§ Activity: Pictures are to be left out; otherwise, copy exactly the lines from the line containing "The image size" through the end of the data.

Records contained in a dataset

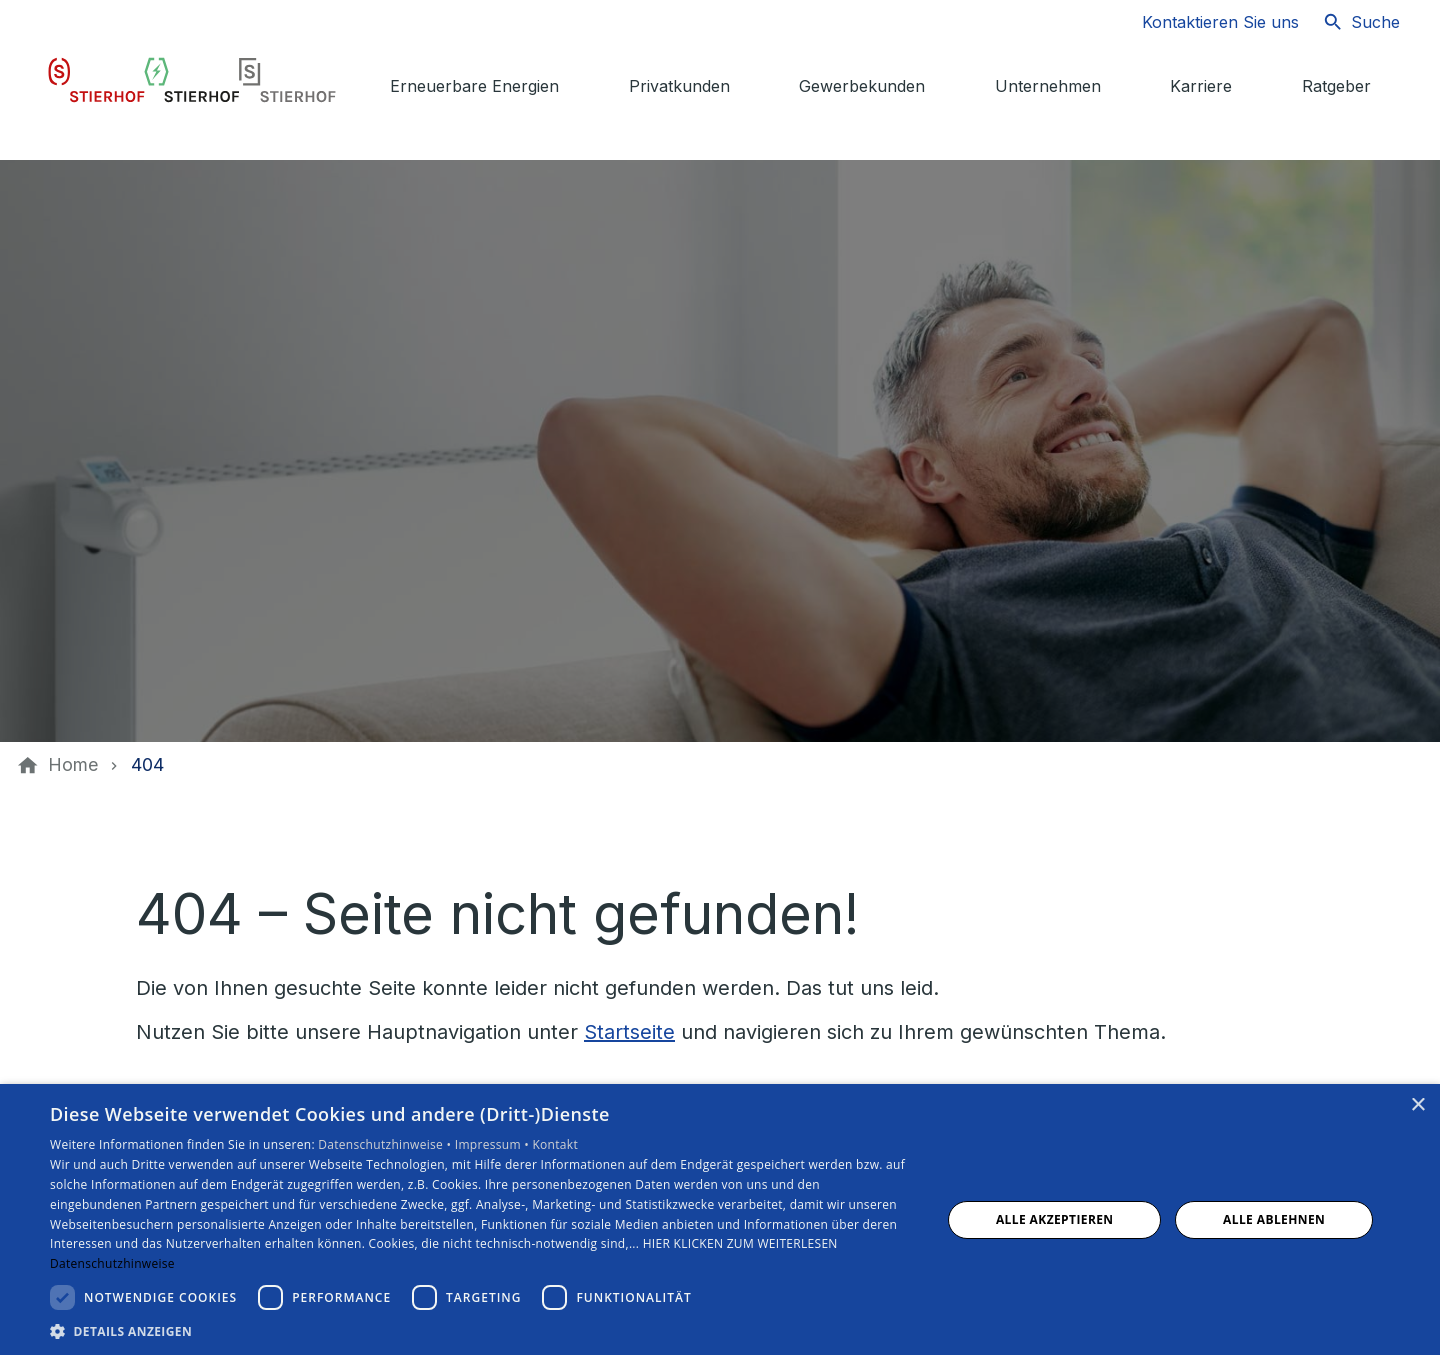  Describe the element at coordinates (1055, 1219) in the screenshot. I see `Alle akzeptieren [button]` at that location.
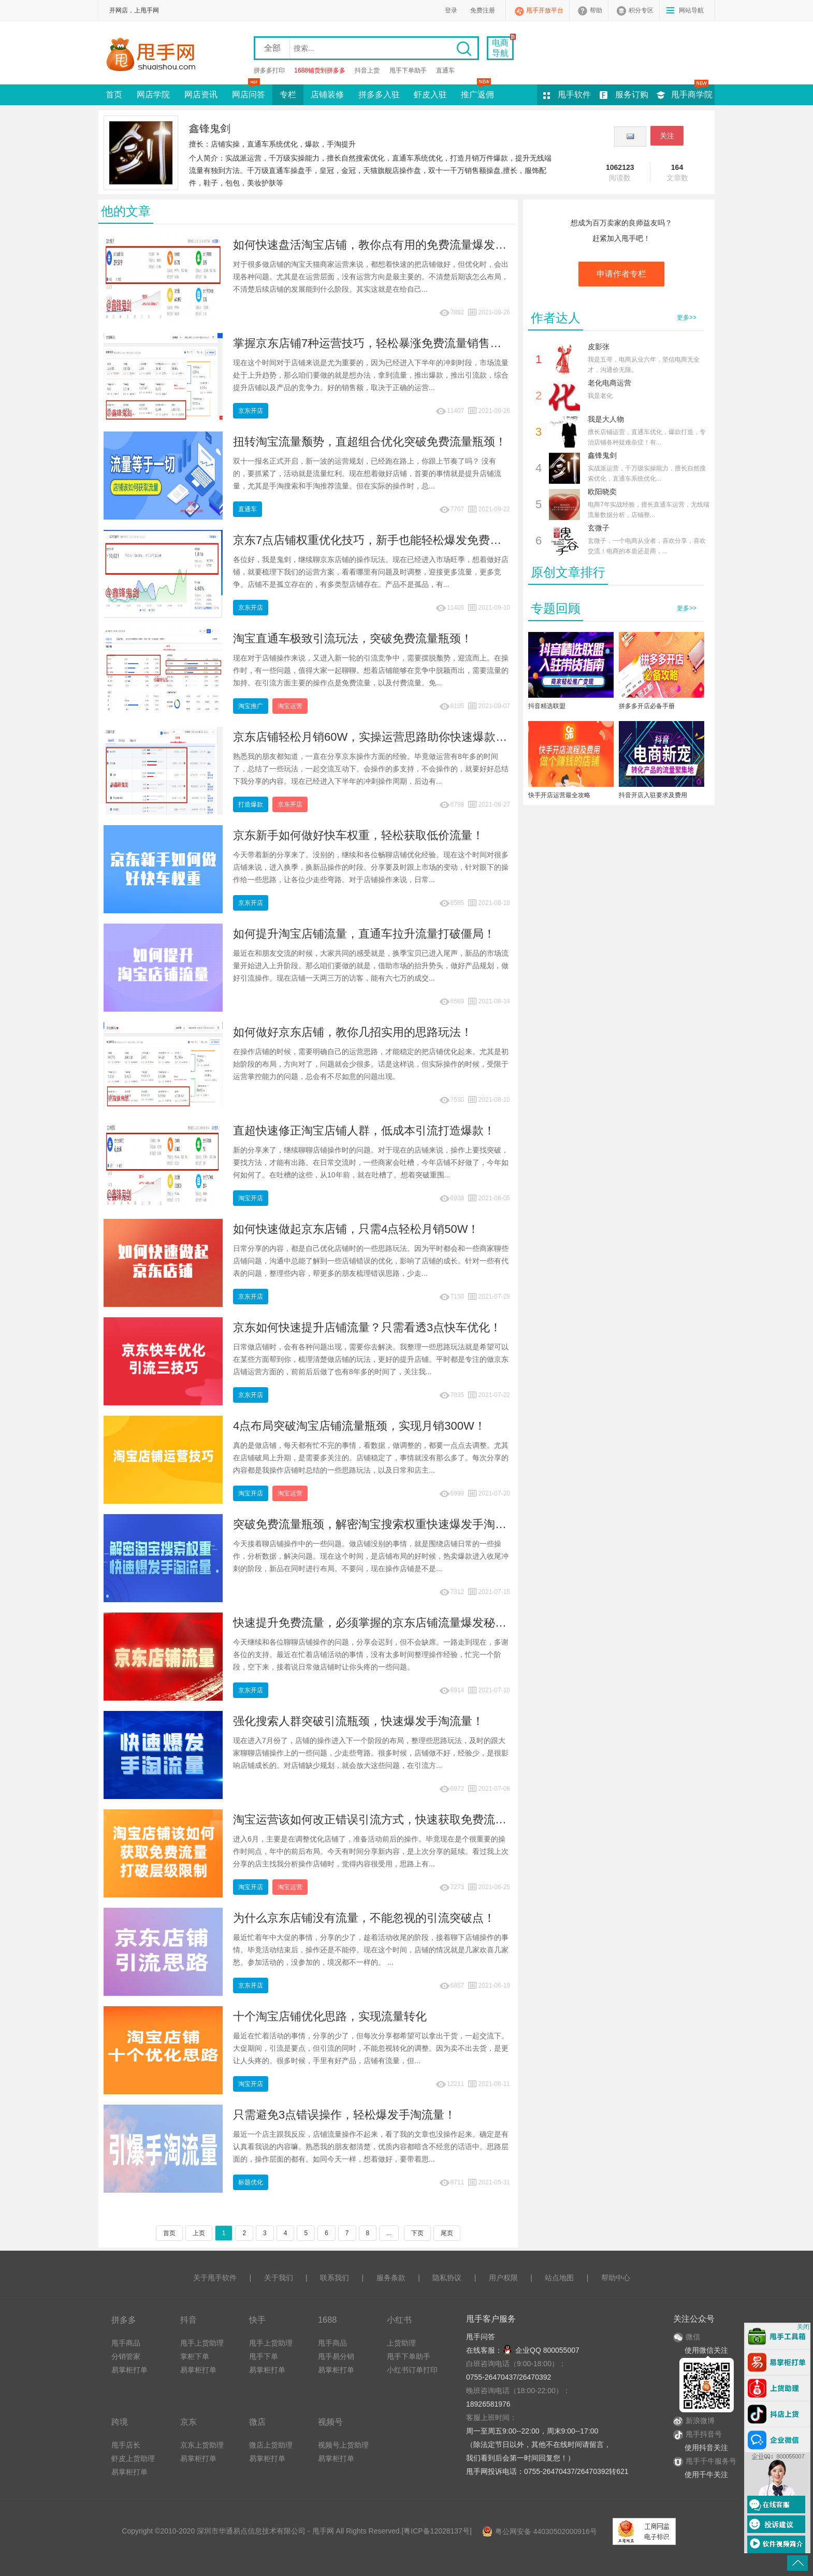 This screenshot has height=2576, width=813. What do you see at coordinates (447, 2233) in the screenshot?
I see `尾页` at bounding box center [447, 2233].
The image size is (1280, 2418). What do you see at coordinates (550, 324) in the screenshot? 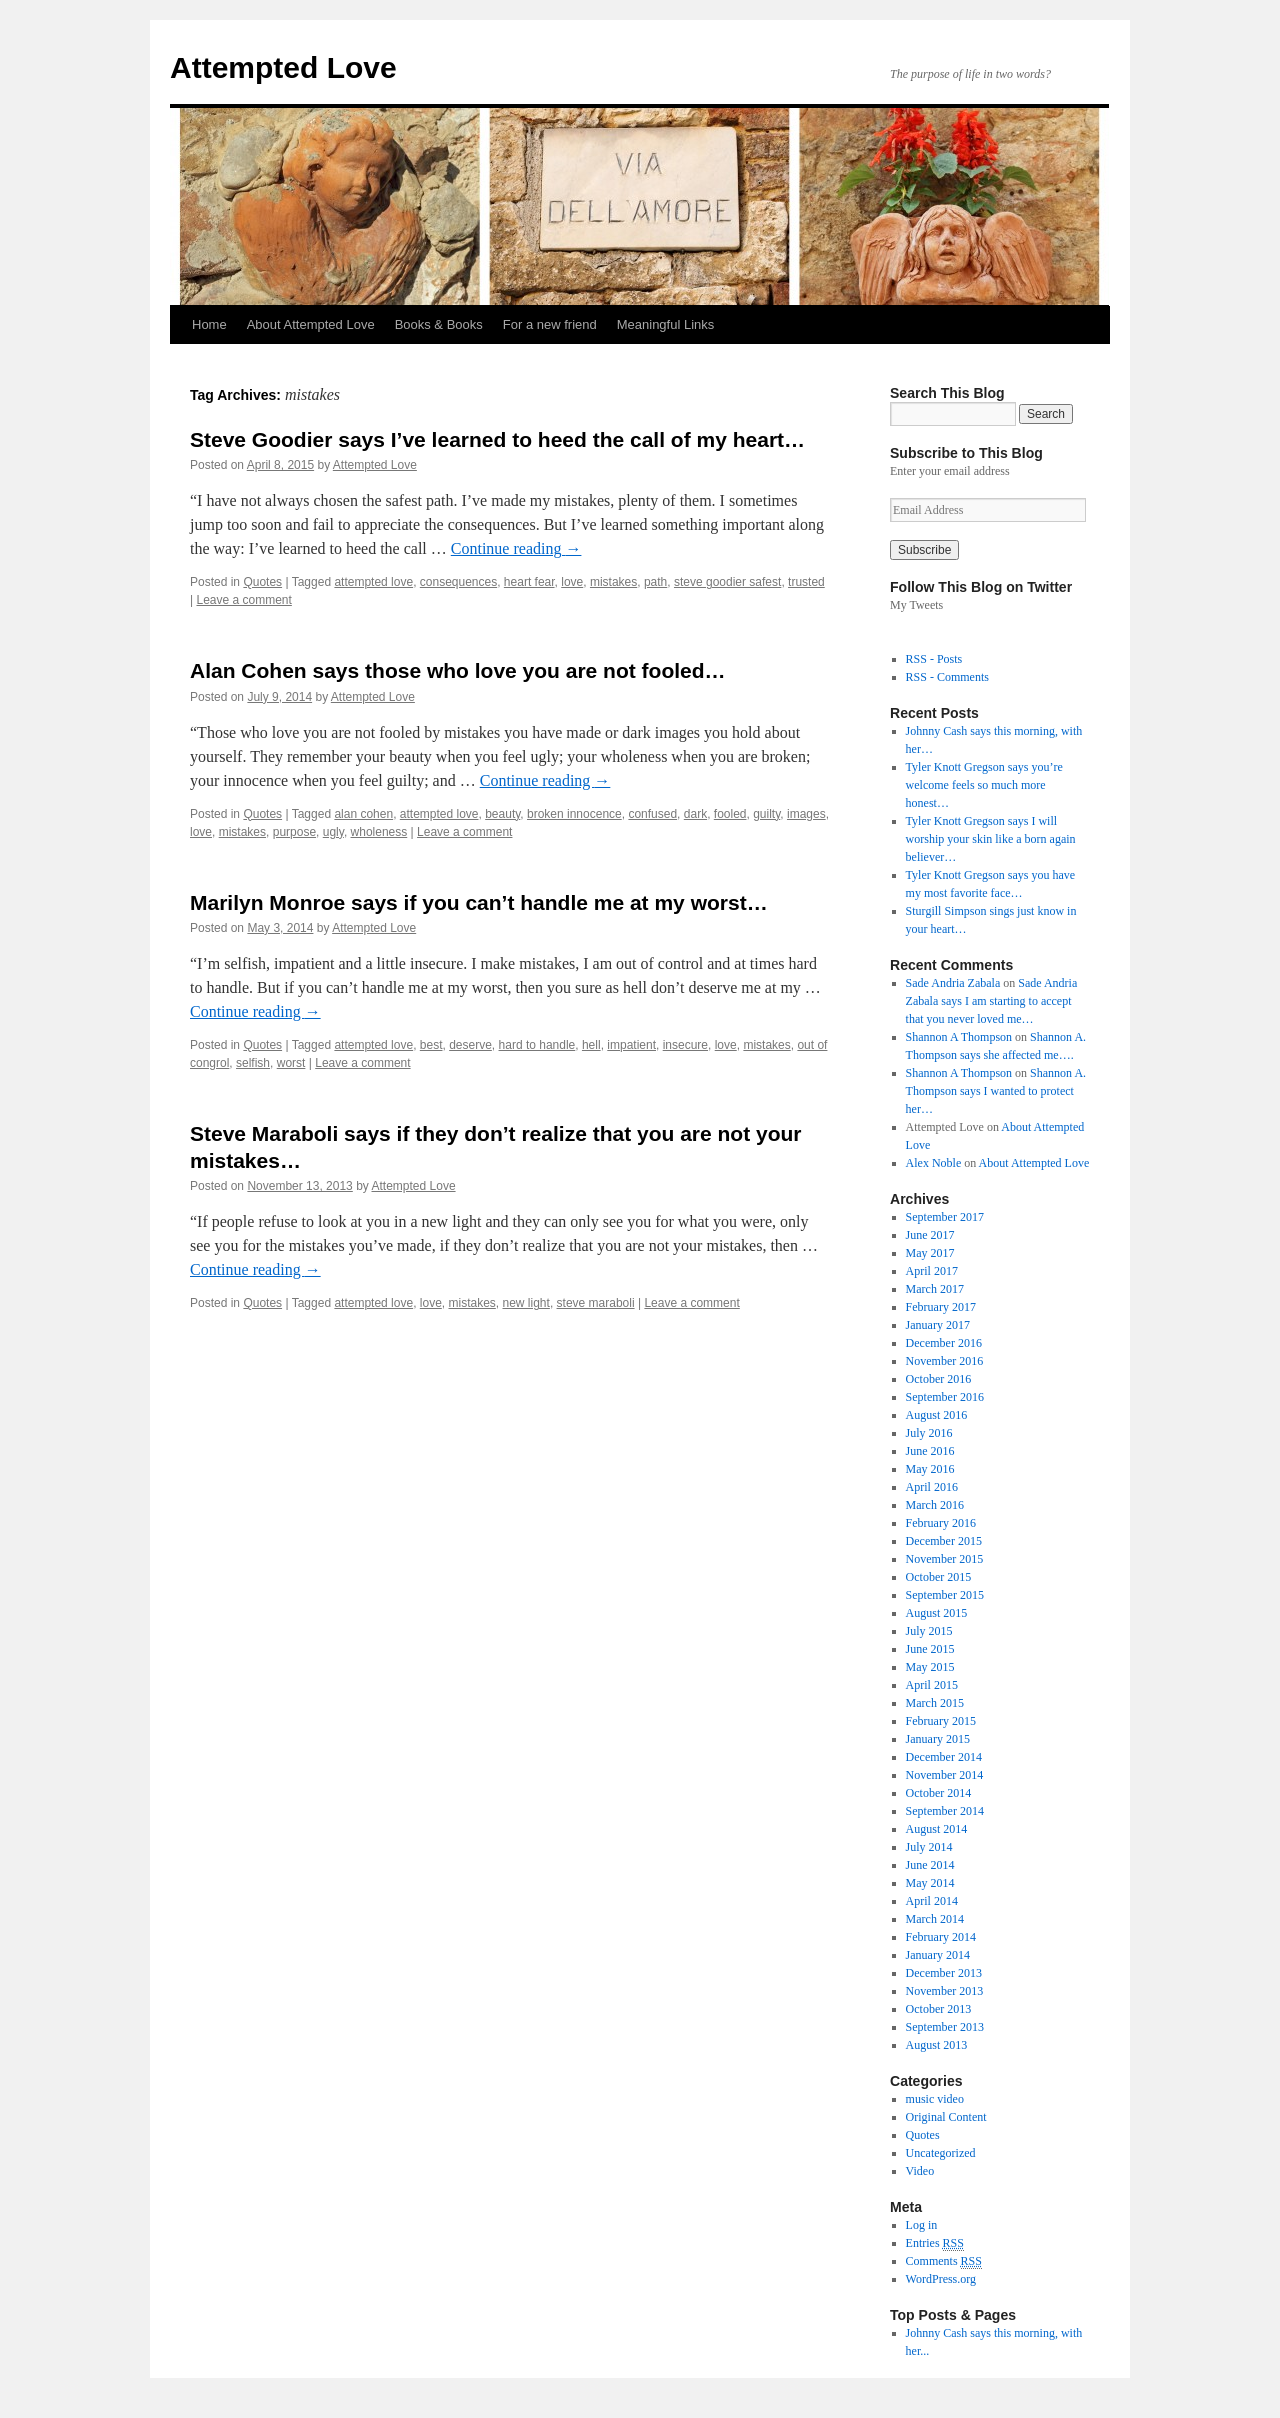
I see `For a new friend` at bounding box center [550, 324].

§ Solution to the exercise:
The image size is (1280, 2418). What do you see at coordinates (550, 324) in the screenshot? 
I see `For a new friend` at bounding box center [550, 324].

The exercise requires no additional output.